The Flite Test Simple Scout comes with dummy engines; a nice detail. Thought it might be a good idea to paint them to set them off a bit from the brown fuselage and black cowl. So I went with aluminum Rustoleum. The skewers that come with the kit can be used to hold the engine parts while you are painting. I used sandbags to hold the skewers in place on the table. And then the skewers can be used again to guide the parts to the exact right place on the fuselage when you hot glue them. The one picture shows the parts painted black. Bad idea. It blends in with the cowl.
After I received the new Power Pack B from Flite Test I went to install the motor on the firewall. I was looking for the 2.5 mm socket head cap screws that I am accustomed to. Looks like they have been replaced with 2mm button head screws. No big deal you say. Here is the problem. The 2.5 mm ball driver that I use has a much larger handle than the 2 mm. So it’s easy to put a lot of force on the screws to make the motor / firewall connections nice and tight. The 2 mm ball driver has a much smaller handle, so it makes it hard to use a lot of force. One option is to use the X mount that comes with the motors.
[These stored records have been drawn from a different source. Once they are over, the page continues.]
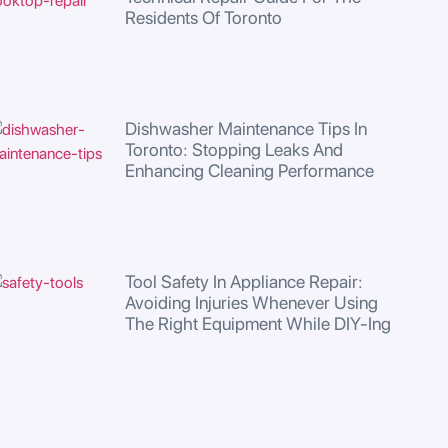
Residents Of Toronto
Dishwasher Maintenance Tips In
Toronto: Stopping Leaks And
Enhancing Cleaning Performance
Tool Safety In Appliance Repair:
Avoiding Injuries Whenever Using
The Right Equipment While DIY-Ing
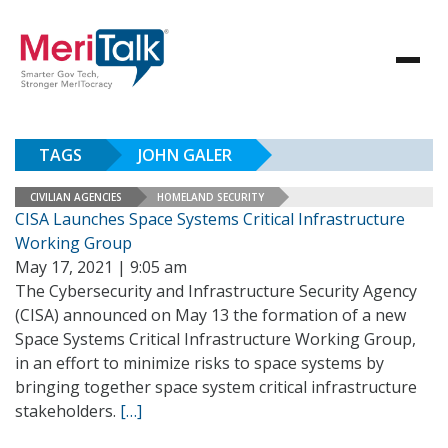
TAGS
JOHN GALER
CIVILIAN AGENCIES
HOMELAND SECURITY
CISA Launches Space Systems Critical Infrastructure
Working Group
May 17, 2021 | 9:05 am
The Cybersecurity and Infrastructure Security Agency
(CISA) announced on May 13 the formation of a new
Space Systems Critical Infrastructure Working Group,
in an effort to minimize risks to space systems by
bringing together space system critical infrastructure
stakeholders.
[…]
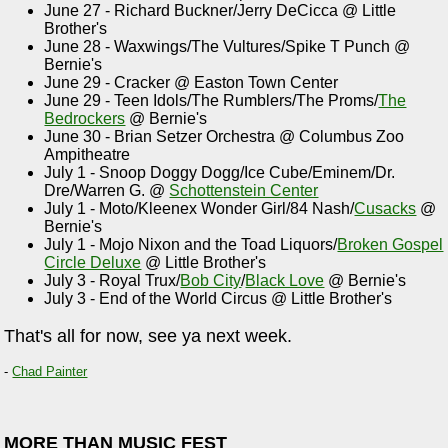
June 27 - Richard Buckner/Jerry DeCicca @ Little
Brother's
June 28 - Waxwings/The Vultures/Spike T Punch @
Bernie's
June 29 - Cracker @ Easton Town Center
June 29 - Teen Idols/The Rumblers/The Proms/
The
Bedrockers
@ Bernie's
June 30 - Brian Setzer Orchestra @ Columbus Zoo
Ampitheatre
July 1 - Snoop Doggy Dogg/Ice Cube/Eminem/Dr.
Dre/Warren G. @
Schottenstein Center
July 1 - Moto/Kleenex Wonder Girl/84 Nash/
Cusacks
@
Bernie's
July 1 - Mojo Nixon and the Toad Liquors/
Broken Gospel
Circle Deluxe
@ Little Brother's
July 3 - Royal Trux/
Bob City
/
Black Love
@ Bernie's
July 3 - End of the World Circus @ Little Brother's
That's all for now, see ya next week.
-
Chad Painter
MORE THAN MUSIC FEST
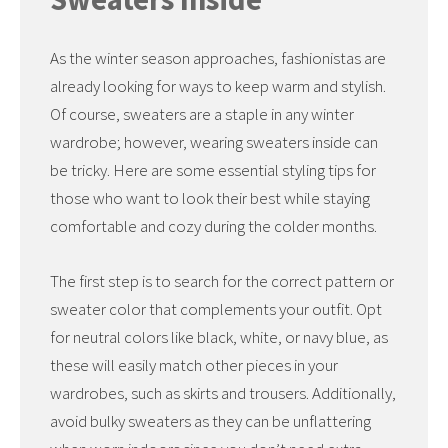
As the winter season approaches, fashionistas are
already looking for ways to keep warm and stylish.
Of course, sweaters are a staple in any winter
wardrobe; however, wearing sweaters inside can
be tricky. Here are some essential styling tips for
those who want to look their best while staying
comfortable and cozy during the colder months.
The first step is to search for the correct pattern or
sweater color that complements your outfit. Opt
for neutral colors like black, white, or navy blue, as
these will easily match other pieces in your
wardrobes, such as skirts and trousers. Additionally,
avoid bulky sweaters as they can be unflattering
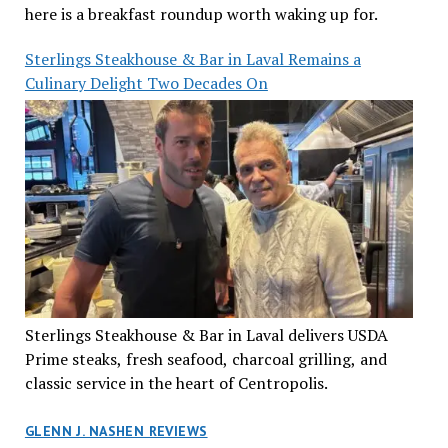
here is a breakfast roundup worth waking up for.
Sterlings Steakhouse & Bar in Laval Remains a
Culinary Delight Two Decades On
Sterlings Steakhouse & Bar in Laval delivers USDA
Prime steaks, fresh seafood, charcoal grilling, and
classic service in the heart of Centropolis.
GLENN J. NASHEN REVIEWS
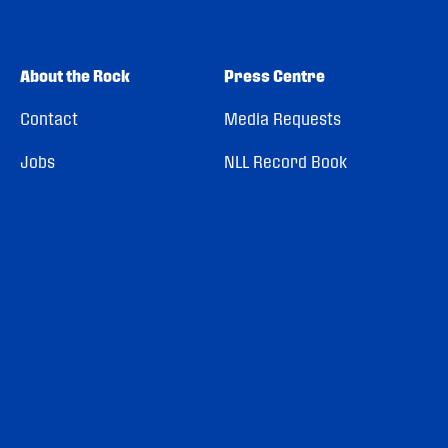
About the Rock
Press Centre
Contact
Media Requests
Jobs
NLL Record Book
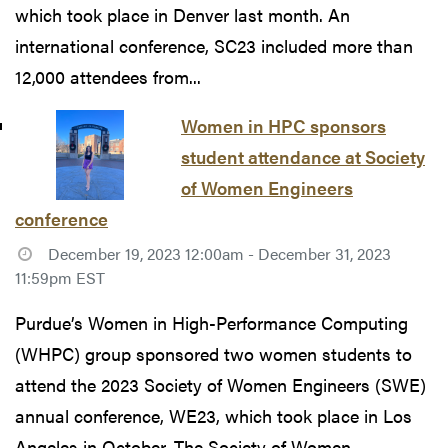
which took place in Denver last month. An
international conference, SC23 included more than
12,000 attendees from...
Women in HPC sponsors
student attendance at Society
of Women Engineers
conference
December 19, 2023 12:00am - December 31, 2023
11:59pm EST
Purdue’s Women in High-Performance Computing
(WHPC) group sponsored two women students to
attend the 2023 Society of Women Engineers (SWE)
annual conference, WE23, which took place in Los
Angeles in October. The Society of Women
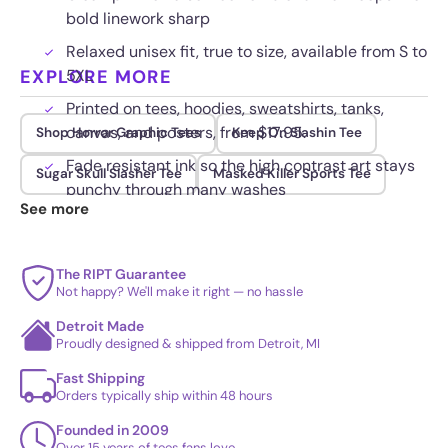
bold linework sharp
Relaxed unisex fit, true to size, available from S to
EXPLORE MORE
5XL
Printed on tees, hoodies, sweatshirts, tanks,
canvas, and posters, from $17.95.
Shop Horror Graphic Tees
Keep On Slashin Tee
Fade resistant ink so the high contrast art stays
Sugar Skull Slasher Tee
Masked Killer Sports Tee
punchy through many washes
See more
The RIPT Guarantee
Not happy? We'll make it right — no hassle
Detroit Made
Proudly designed & shipped from Detroit, MI
Fast Shipping
Orders typically ship within 48 hours
Founded in 2009
Over 15 years of tees fans love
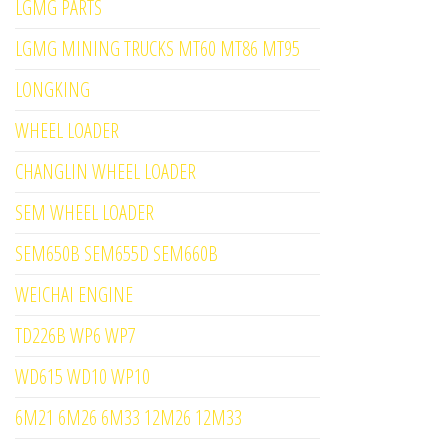
LGMG PARTS
LGMG MINING TRUCKS MT60 MT86 MT95
LONGKING
WHEEL LOADER
CHANGLIN WHEEL LOADER
SEM WHEEL LOADER
SEM650B SEM655D SEM660B
WEICHAI ENGINE
TD226B WP6 WP7
WD615 WD10 WP10
6M21 6M26 6M33 12M26 12M33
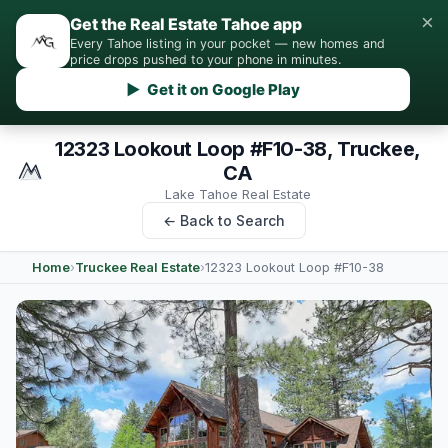
×
Get the Real Estate Tahoe app
Every Tahoe listing in your pocket — new homes and
price drops pushed to your phone in minutes.
▶ Get it on Google Play
12323 Lookout Loop #F10-38, Truckee,
CA
Lake Tahoe Real Estate
← Back to Search
Home
›
Truckee Real Estate
›
12323 Lookout Loop #F10-38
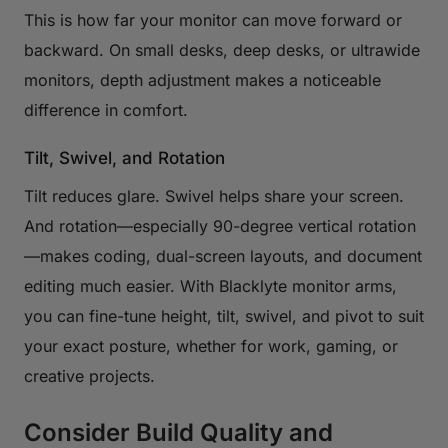
This is how far your monitor can move forward or
backward. On small desks, deep desks, or ultrawide
monitors, depth adjustment makes a noticeable
difference in comfort.
Tilt, Swivel, and Rotation
Tilt reduces glare. Swivel helps share your screen.
And rotation—especially 90-degree vertical rotation
—makes coding, dual-screen layouts, and document
editing much easier. With Blacklyte monitor arms,
you can fine-tune height, tilt, swivel, and pivot to suit
your exact posture, whether for work, gaming, or
creative projects.
Consider Build Quality and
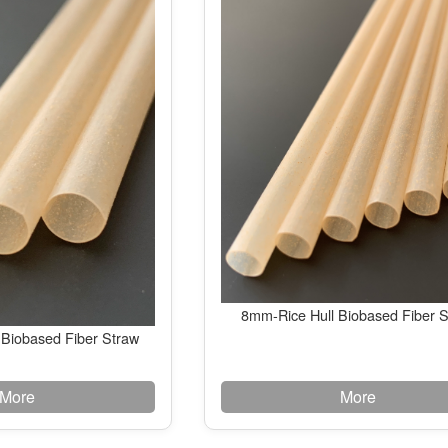
8mm-Rice Hull Biobased Fiber 
 Biobased Fiber Straw
More
More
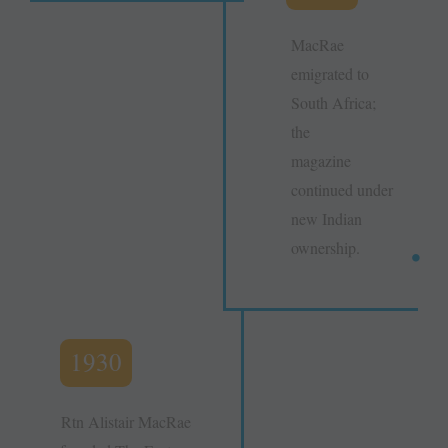
MacRae
emigrated to
South Africa;
the
magazine
continued under
new Indian
ownership.
1930
Rtn Alistair MacRae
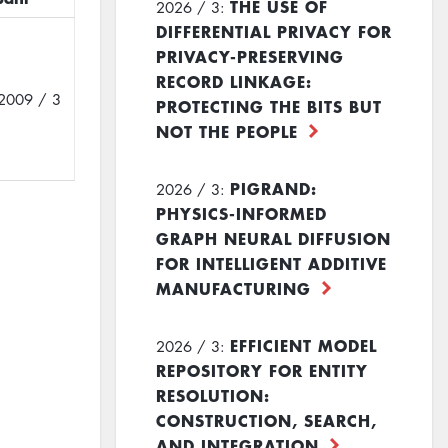
THE USE OF
2026 / 3:
DIFFERENTIAL PRIVACY FOR
PRIVACY-PRESERVING
RECORD LINKAGE:
2009 / 3
PROTECTING THE BITS BUT
NOT THE PEOPLE
PIGRAND:
2026 / 3:
PHYSICS-INFORMED
GRAPH NEURAL DIFFUSION
FOR INTELLIGENT ADDITIVE
MANUFACTURING
EFFICIENT MODEL
2026 / 3:
REPOSITORY FOR ENTITY
RESOLUTION:
CONSTRUCTION, SEARCH,
AND INTEGRATION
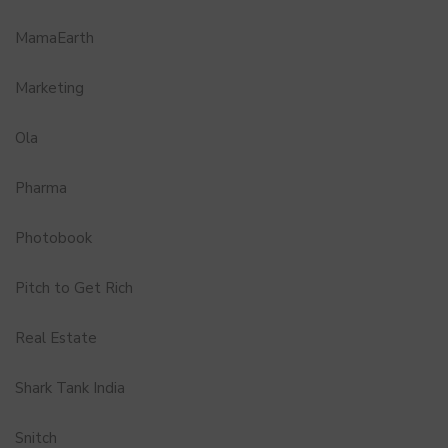
MamaEarth
Marketing
Ola
Pharma
Photobook
Pitch to Get Rich
Real Estate
Shark Tank India
Snitch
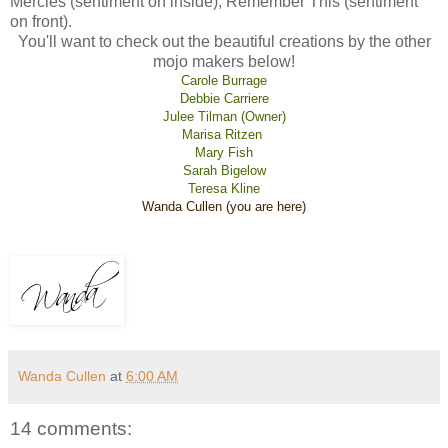
Mercies (sentiment on inside), Remember This (sentiment
on front).
You'll want to check out the beautiful creations by the other
mojo makers below!
Carole Burrage
Debbie Carriere
Julee Tilman (Owner)
Marisa Ritzen
Mary Fish
Sarah Bigelow
Teresa Kline
Wanda Cullen (you are here)
Wanda Cullen
at
6:00 AM
14 comments:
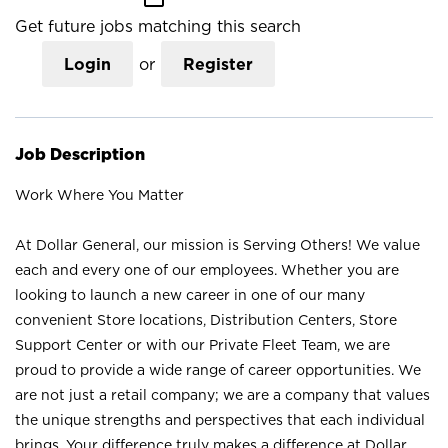
Get future jobs matching this search
Login
or
Register
Job Description
Work Where You Matter
At Dollar General, our mission is Serving Others! We value
each and every one of our employees. Whether you are
looking to launch a new career in one of our many
convenient Store locations, Distribution Centers, Store
Support Center or with our Private Fleet Team, we are
proud to provide a wide range of career opportunities. We
are not just a retail company; we are a company that values
the unique strengths and perspectives that each individual
brings. Your difference truly makes a difference at Dollar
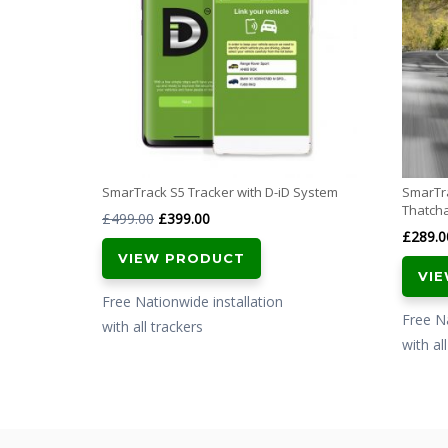
SmarTrack S5 Tracker with D-iD System
SmarTra
Thatch
Original
Current
£
499.00
£
399.00
£
289.0
price
price
VIEW PRODUCT
was:
is:
VI
£499.00.
£399.00.
Free Nationwide installation
Free Na
with all trackers
with al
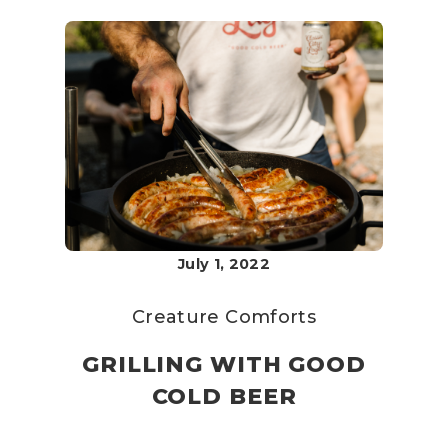
July 1, 2022
Creature Comforts
GRILLING WITH GOOD
COLD BEER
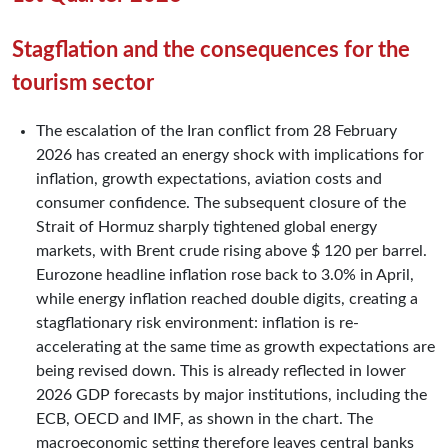
Stagflation and the consequences for the
tourism sector
The escalation of the Iran conflict from 28 February
2026 has created an energy shock with implications for
inflation, growth expectations, aviation costs and
consumer confidence. The subsequent closure of the
Strait of Hormuz sharply tightened global energy
markets, with Brent crude rising above $ 120 per barrel.
Eurozone headline inflation rose back to 3.0% in April,
while energy inflation reached double digits, creating a
stagflationary risk environment: inflation is re-
accelerating at the same time as growth expectations are
being revised down. This is already reflected in lower
2026 GDP forecasts by major institutions, including the
ECB, OECD and IMF, as shown in the chart. The
macroeconomic setting therefore leaves central banks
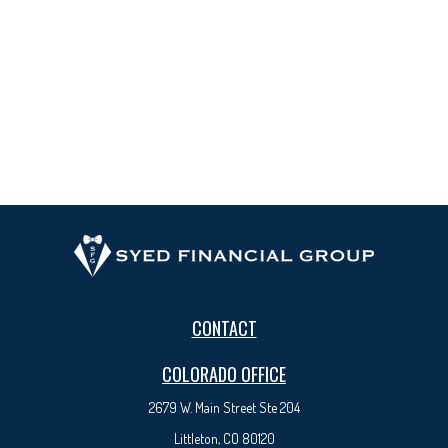
CONTACT
COLORADO OFFICE
2679 W. Main Street Ste 204
Littleton, CO 80120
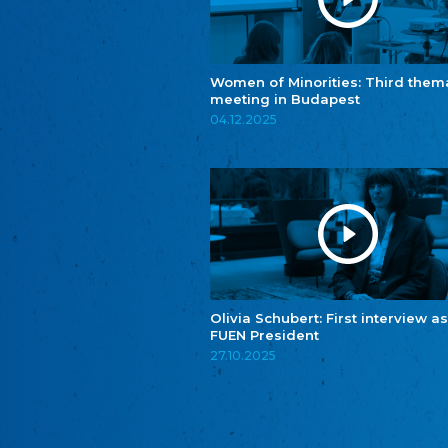
Women of Minorities: Third them
meeting in Budapest
04.12.2025
Olivia Schubert: First interview as
FUEN President
27.10.2025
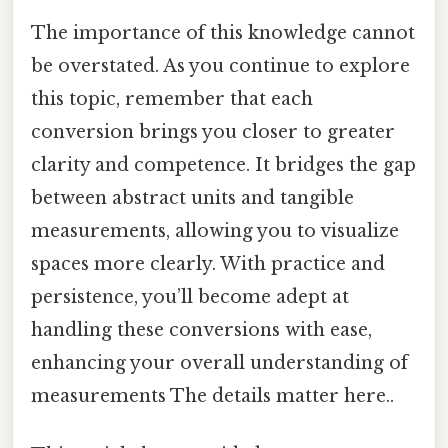
The importance of this knowledge cannot
be overstated. As you continue to explore
this topic, remember that each
conversion brings you closer to greater
clarity and competence. It bridges the gap
between abstract units and tangible
measurements, allowing you to visualize
spaces more clearly. With practice and
persistence, you’ll become adept at
handling these conversions with ease,
enhancing your overall understanding of
measurements The details matter here..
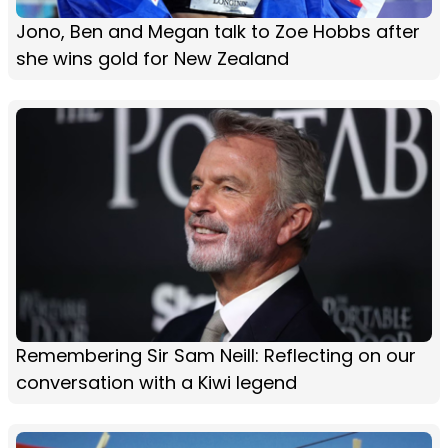
Jono, Ben and Megan talk to Zoe Hobbs after
she wins gold for New Zealand
Remembering Sir Sam Neill: Reflecting on our
conversation with a Kiwi legend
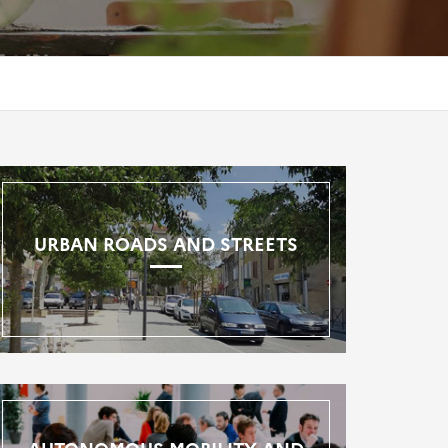
URBAN ROADS AND STREETS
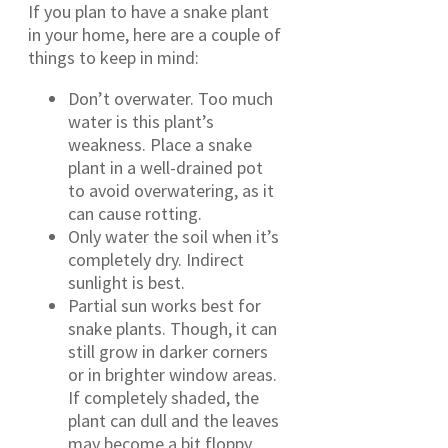
If you plan to have a snake plant
in your home, here are a couple of
things to keep in mind:
Don’t overwater. Too much
water is this plant’s
weakness. Place a snake
plant in a well-drained pot
to avoid overwatering, as it
can cause rotting.
Only water the soil when it’s
completely dry. Indirect
sunlight is best.
Partial sun works best for
snake plants. Though, it can
still grow in darker corners
or in brighter window areas.
If completely shaded, the
plant can dull and the leaves
may become a bit floppy.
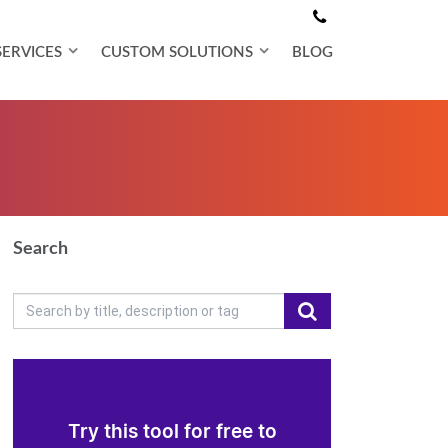
SERVICES
CUSTOM SOLUTIONS
BLOG
Search
Try this tool for free to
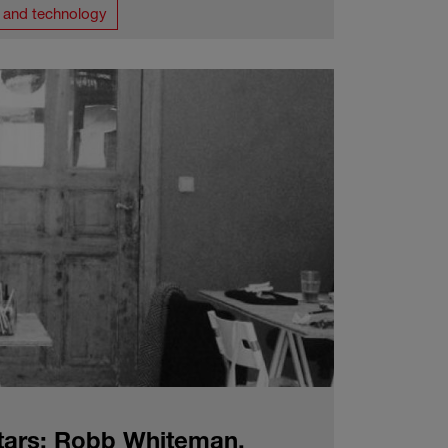
T and technology
tars: Robb Whiteman,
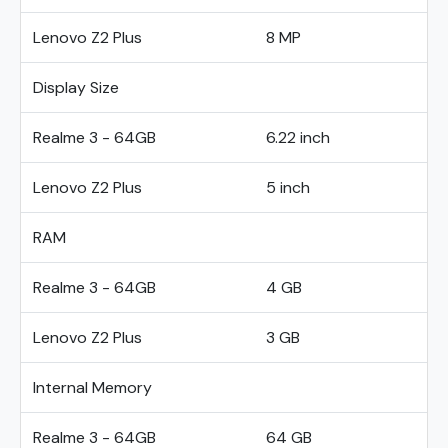
Lenovo Z2 Plus
8 MP
Display Size
Realme 3 - 64GB
6.22 inch
Lenovo Z2 Plus
5 inch
RAM
Realme 3 - 64GB
4 GB
Lenovo Z2 Plus
3 GB
Internal Memory
Realme 3 - 64GB
64 GB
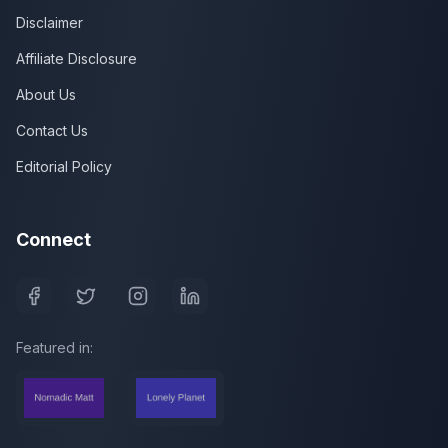
Disclaimer
Affiliate Disclosure
About Us
Contact Us
Editorial Policy
Connect
Featured in:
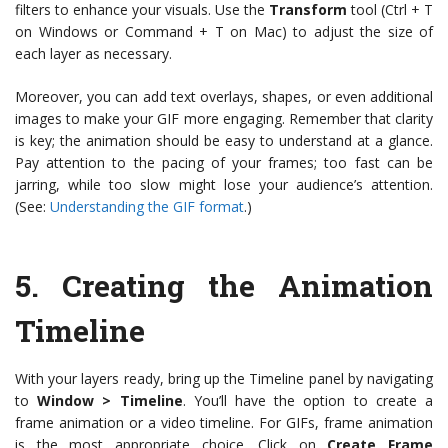
filters to enhance your visuals. Use the
Transform
tool (Ctrl + T
on Windows or Command + T on Mac) to adjust the size of
each layer as necessary.
Moreover, you can add text overlays, shapes, or even additional
images to make your GIF more engaging. Remember that clarity
is key; the animation should be easy to understand at a glance.
Pay attention to the pacing of your frames; too fast can be
jarring, while too slow might lose your audience’s attention.
(See:
Understanding the GIF format
.)
5.
Creating the Animation
Timeline
With your layers ready, bring up the Timeline panel by navigating
to
Window > Timeline
. You’ll have the option to create a
frame animation or a video timeline. For GIFs, frame animation
is the most appropriate choice. Click on
Create Frame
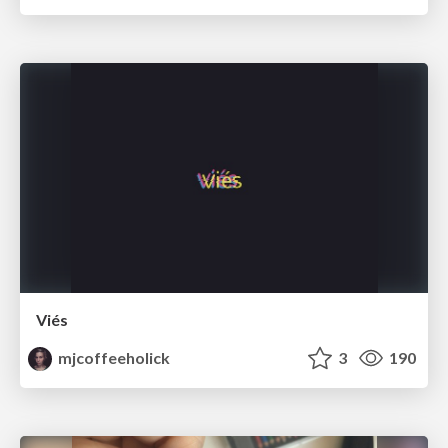
Viés
mjcoffeeholick
3
190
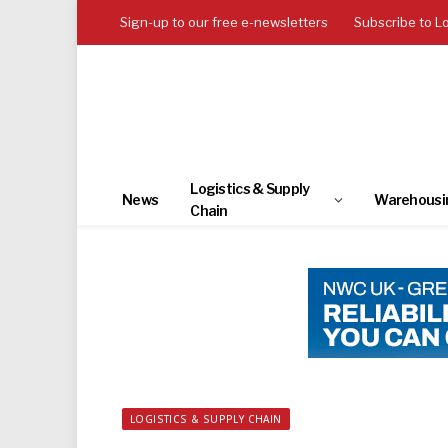
Sign-up to our free e-newsletters
Subscribe to L
Logistics & Supply
News
Warehousi
Chain
LOGISTICS & SUPPLY CHAIN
Next motor that I mount will be held on with the X mount, socket head cap screws, and blind nuts on the back side of the firewall.
I recently ordered a Power Pack B from Flite Test for one of my Simple Scouts. In the past the Power Packs that I received came in a resealable, large plastic bag. This time I opened the box to find a surprise. The Power Pack B came in a really nice plastic reusable box with latches to hold it closed. Great for spare parts, tools, or whatever. What a nice upgrade1 Thanks Flite Test!
I needed to build a couple of the short power pods. There is a small oval hole just behind the firewall. My thought is that it is there in case you want to pass wires through to connect to the battery. Found a neat way to make the hole. Logan FoamWerks makes several products for cutting foam board. I used the medium sized hole cutter. Worked out really nice. Buy at Amazon.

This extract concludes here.